We’re having a heatwave! 

This cooling pranayama practice was devised deep in the Himalayas, whenancient sages observed and imitated the world around them in their attempts to master body, breath, and mind. 

They noticed the curve of a bird’s lower beak, a new green leaf uncurling, and the hiss of a cobra—and emulated those shapes and sounds in a practice called Sitali (the cooling breath).

 In this pranayama, the inhalation is moistened as it passes through the curl of the tongue (described as a bird’s beak and an uncurling leaf), so that you are “drinking” water-saturated air.

Besides building breath awareness, this practice is said to calm hunger and thirst and cultivate a love for solitude. Sitali also cools the body, adds moisture to the system, and according to the system of ayurveda, soothes a pitta imbalance, common in the summer months. In addition, this practice reduces tiredness, bad breath, fever and high blood pressure.

How To Practice Sitali

Close your eyes, breathe diaphragmatically for several minutes, then open the mouth and form the lips into an “O.”

Curl the tongue lengthwise and project it out of the mouth (about 3/4 of an inch).

Inhale deeply across the tongue and into the mouth as if drinking through a straw.

Focus your attention on the cooling sensation of the breath as the abdomen and lower ribs expand.

Withdraw the tongue and close the mouth, exhaling completely through the nostrils.

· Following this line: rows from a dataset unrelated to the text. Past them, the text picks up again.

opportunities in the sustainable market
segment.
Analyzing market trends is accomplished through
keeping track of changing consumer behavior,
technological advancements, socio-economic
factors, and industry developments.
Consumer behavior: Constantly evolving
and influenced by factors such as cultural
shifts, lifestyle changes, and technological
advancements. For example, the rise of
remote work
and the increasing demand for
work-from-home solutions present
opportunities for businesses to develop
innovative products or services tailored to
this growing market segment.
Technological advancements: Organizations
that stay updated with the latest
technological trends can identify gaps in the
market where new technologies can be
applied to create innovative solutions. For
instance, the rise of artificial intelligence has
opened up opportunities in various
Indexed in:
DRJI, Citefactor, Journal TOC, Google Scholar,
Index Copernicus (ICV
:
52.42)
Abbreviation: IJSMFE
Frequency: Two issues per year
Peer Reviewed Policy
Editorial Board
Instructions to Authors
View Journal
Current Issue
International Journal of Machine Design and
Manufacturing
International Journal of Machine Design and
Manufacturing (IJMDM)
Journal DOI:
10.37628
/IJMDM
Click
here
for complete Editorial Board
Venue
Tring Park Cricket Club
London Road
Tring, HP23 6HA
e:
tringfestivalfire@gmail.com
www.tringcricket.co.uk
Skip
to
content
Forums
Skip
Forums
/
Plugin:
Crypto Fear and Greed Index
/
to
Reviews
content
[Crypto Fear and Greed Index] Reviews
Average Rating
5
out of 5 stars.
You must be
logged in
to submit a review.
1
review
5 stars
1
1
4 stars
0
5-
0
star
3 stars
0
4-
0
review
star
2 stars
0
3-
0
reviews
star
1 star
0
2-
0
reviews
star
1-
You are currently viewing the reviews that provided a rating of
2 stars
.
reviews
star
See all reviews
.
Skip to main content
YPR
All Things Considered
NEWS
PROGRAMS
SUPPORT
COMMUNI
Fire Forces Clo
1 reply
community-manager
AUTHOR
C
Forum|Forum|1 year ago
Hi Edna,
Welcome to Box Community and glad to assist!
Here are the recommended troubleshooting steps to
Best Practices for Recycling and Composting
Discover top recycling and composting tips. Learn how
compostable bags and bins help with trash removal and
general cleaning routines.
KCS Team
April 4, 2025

Continue doing sitali for 2 to 3 minutes, return to diaphragmatic breathing for several more, and repeat the cooling breath for 2 to 3 minutes longer. Gradually you can work your way up to a 10-minute practice.

Can’t Curl Your Tongue? Try Sitkari

Sit comfortably with your eyes closed.

Gently press your lower and upper teeth together and separate your lips as much as you comfortably can, so your teeth are exposed to the air.

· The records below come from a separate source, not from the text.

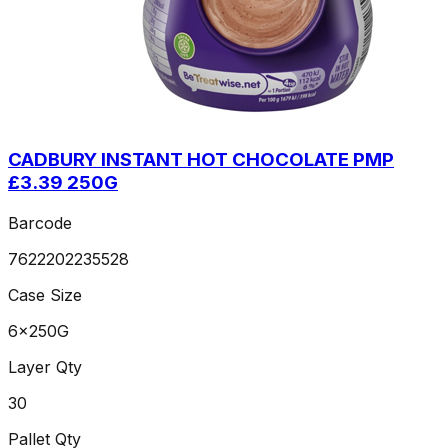
CADBURY INSTANT HOT CHOCOLATE PMP
£3.39 250G
Barcode
7622202235528
Case Size
6x250G
Layer Qty
30
Pallet Qty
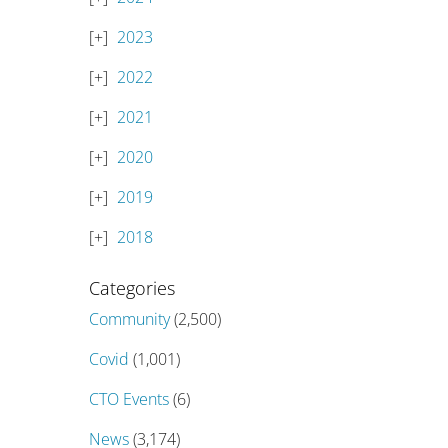
2023
2022
2021
2020
2019
2018
Categories
Community
(2,500)
Covid
(1,001)
CTO Events
(6)
News
(3,174)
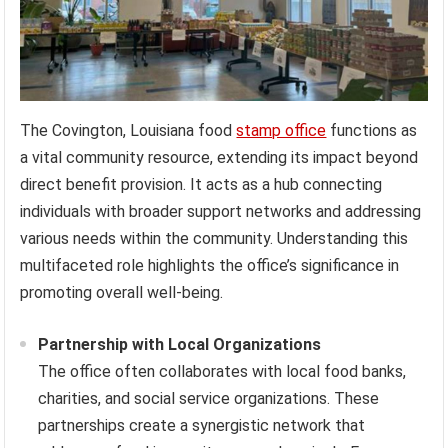
The Covington, Louisiana food
stamp office
functions as
a vital community resource, extending its impact beyond
direct benefit provision. It acts as a hub connecting
individuals with broader support networks and addressing
various needs within the community. Understanding this
multifaceted role highlights the office’s significance in
promoting overall well-being.
Partnership with Local Organizations
The office often collaborates with local food banks,
charities, and social service organizations. These
partnerships create a synergistic network that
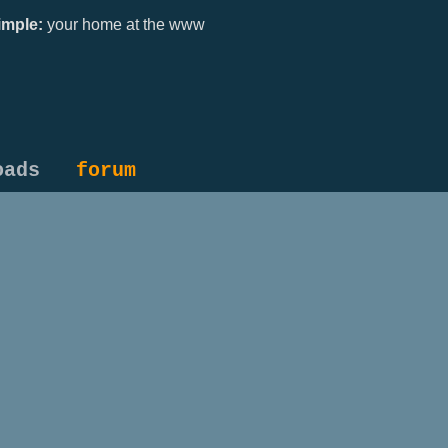
mple:
your home at the www
oads
forum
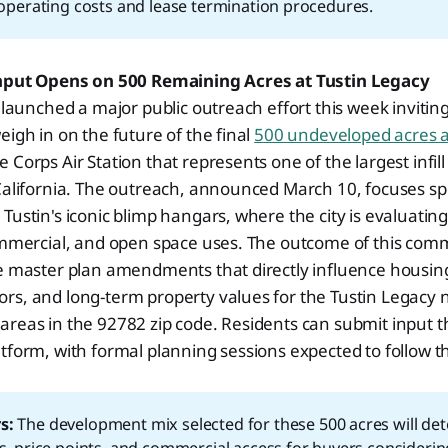
t operating costs and lease termination procedures.
Input Opens on 500 Remaining Acres at Tustin Legacy
n launched a major public outreach effort this week invitin
eigh in on the future of the final
500 undeveloped acres a
 Corps Air Station that represents one of the largest infi
California. The outreach, announced March 10, focuses spe
Tustin's iconic blimp hangars, where the city is evaluatin
commercial, and open space uses. The outcome of this com
pe master plan amendments that directly influence housin
rs, and long-term property values for the Tustin Legacy
areas in the 92782 zip code. Residents can submit input 
tform, with formal planning sessions expected to follow th
s:
The development mix selected for these 500 acres will de
ls, price points, and commercial access for buyers considerin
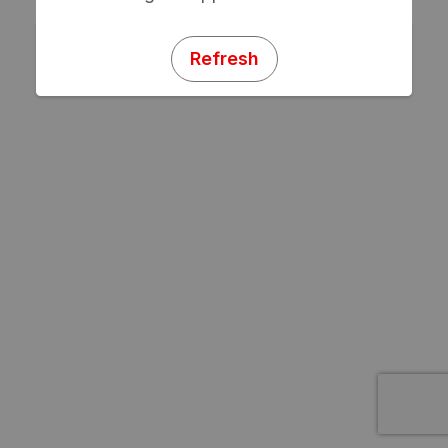
Refresh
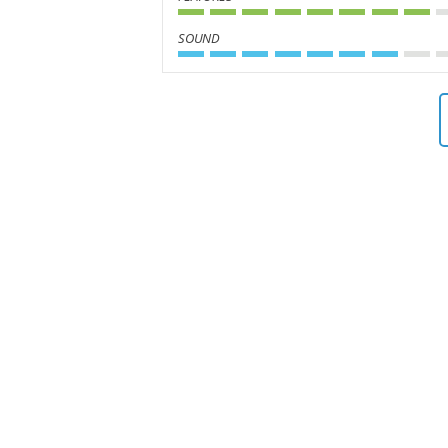
SOUND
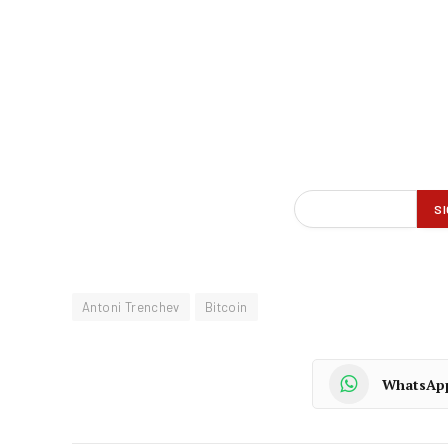
Antoni Trenchev
Bitcoin
WhatsAp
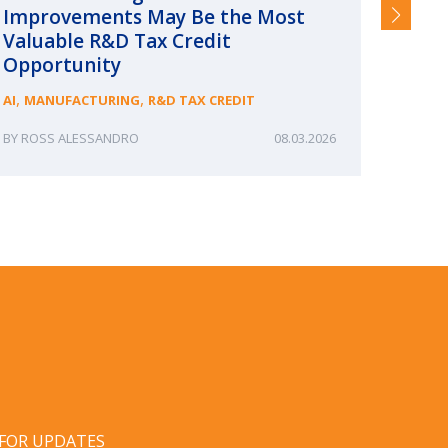
Improvements May Be the Most
and §
Valuable R&D Tax Credit
HIGHER
Opportunity
,
,
AI
MANUFACTURING
R&D TAX CREDIT
ROSS ALESSANDRO
08.03.2026
ERIN
 FOR UPDATES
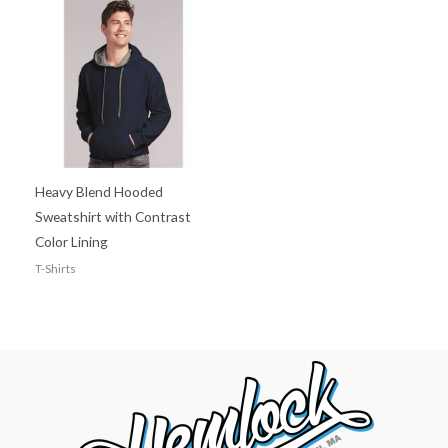
Heavy Blend Hooded
Sweatshirt with Contrast
Color Lining
T-Shirts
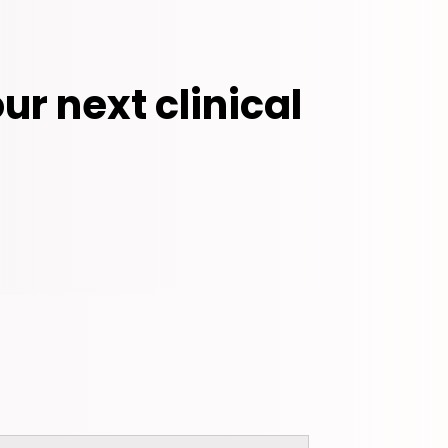
ur next clinical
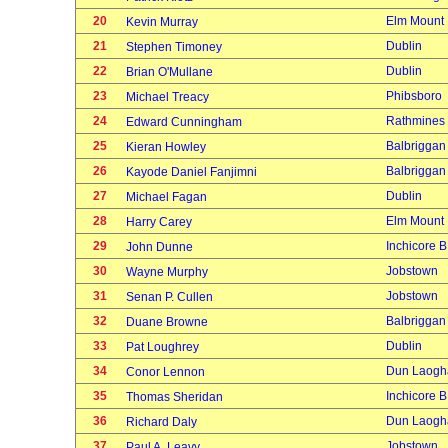
20
Elm Mount
Kevin Murray
21
Dublin
Stephen Timoney
22
Dublin
Brian O'Mullane
23
Phibsboro
Michael Treacy
24
Rathmines
Edward Cunningham
25
Balbriggan
Kieran Howley
26
Balbriggan
Kayode Daniel Fanjimni
27
Dublin
Michael Fagan
28
Elm Mount
Harry Carey
29
Inchicore B
John Dunne
30
Jobstown
Wayne Murphy
31
Jobstown
Senan P. Cullen
32
Balbriggan
Duane Browne
33
Dublin
Pat Loughrey
34
Dun Laogh
Conor Lennon
35
Inchicore B
Thomas Sheridan
36
Dun Laogh
Richard Daly
37
Jobstown
Paul A. Leavy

Inhale slowly through the gaps in the teeth and focus on the hissing sound of the breath.

Close the mouth and slowly exhale through the nose.

Repeat up to 20 times. This practice is called sitkari. 

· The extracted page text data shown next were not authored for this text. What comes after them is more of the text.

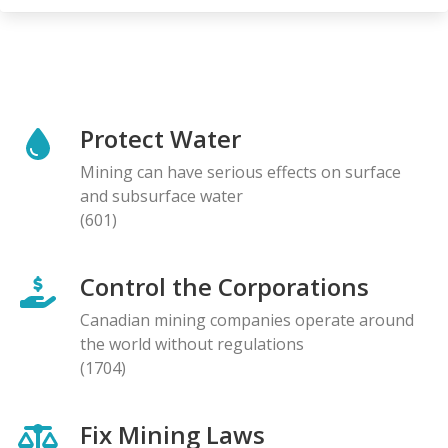
Protect Water
Mining can have serious effects on surface
and subsurface water
(601)
Control the Corporations
Canadian mining companies operate around
the world without regulations
(1704)
Fix Mining Laws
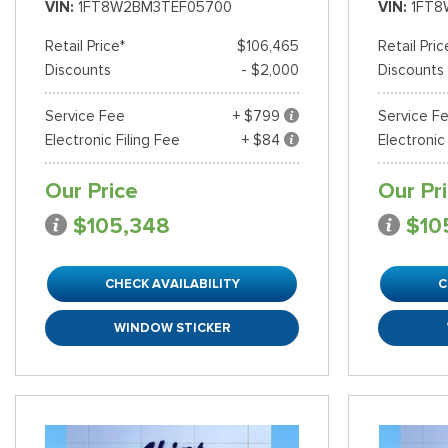
VIN
1FT8W2BM3TEF05700
VIN
1FT8
Retail Price*
$106,465
Retail Pric
Discounts
- $2,000
Discounts
Service Fee
+ $799
Service F
Electronic Filing Fee
+ $84
Electronic
Our Price
Our Pr
$105,348
$10
CHECK AVAILABILITY
C
WINDOW STICKER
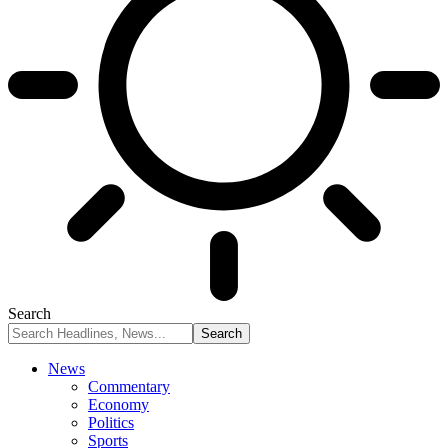
Search
News
Commentary
Economy
Politics
Sports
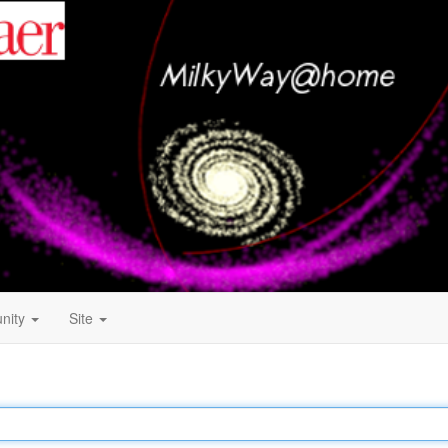
nity
Site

Cautions for Sitali and Sitkari

Because sitali and sitkari reduce body temperature, they are best practiced during hot weather or after a vigorous asana or heating pranayama practice (like bhastrika).
If you have a vata or kapha constitution, sitali and sitkari may not be appropriate during wintertime. But no matter when you practice, be sure to take in air that is close to body temperature, since the breath won’t be warmed by the nostrils, ifthe air is cold, it may aggravate the lungs.